| TASK DETAILS |
The answer must be every line of the records in which the string "element" appears.

| EXTRACTED RECORDS |
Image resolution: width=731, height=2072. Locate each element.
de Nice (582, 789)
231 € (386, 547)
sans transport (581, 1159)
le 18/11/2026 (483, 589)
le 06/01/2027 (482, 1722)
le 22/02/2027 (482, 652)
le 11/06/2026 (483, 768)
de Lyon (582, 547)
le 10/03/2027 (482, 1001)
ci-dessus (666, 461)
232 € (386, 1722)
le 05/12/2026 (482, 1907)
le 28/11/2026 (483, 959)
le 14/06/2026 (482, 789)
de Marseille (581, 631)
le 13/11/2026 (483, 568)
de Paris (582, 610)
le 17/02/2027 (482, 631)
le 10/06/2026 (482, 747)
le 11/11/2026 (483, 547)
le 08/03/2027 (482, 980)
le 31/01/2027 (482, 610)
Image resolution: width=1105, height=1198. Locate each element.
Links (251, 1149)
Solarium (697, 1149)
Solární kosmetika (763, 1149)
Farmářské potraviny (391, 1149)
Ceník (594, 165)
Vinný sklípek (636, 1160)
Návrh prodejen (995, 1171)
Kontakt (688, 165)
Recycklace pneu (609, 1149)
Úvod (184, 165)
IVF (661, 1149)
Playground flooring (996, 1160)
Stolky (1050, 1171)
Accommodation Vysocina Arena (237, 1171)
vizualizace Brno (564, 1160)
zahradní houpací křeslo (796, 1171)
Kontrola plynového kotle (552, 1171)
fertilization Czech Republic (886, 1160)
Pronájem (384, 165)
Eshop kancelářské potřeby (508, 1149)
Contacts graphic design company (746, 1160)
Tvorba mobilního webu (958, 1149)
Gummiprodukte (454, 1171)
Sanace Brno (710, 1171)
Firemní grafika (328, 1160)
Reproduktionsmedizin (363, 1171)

| RESPONSE AREA |
Image resolution: width=731, height=2072. Locate each element.
Image resolution: width=1105, height=1198. Locate each element.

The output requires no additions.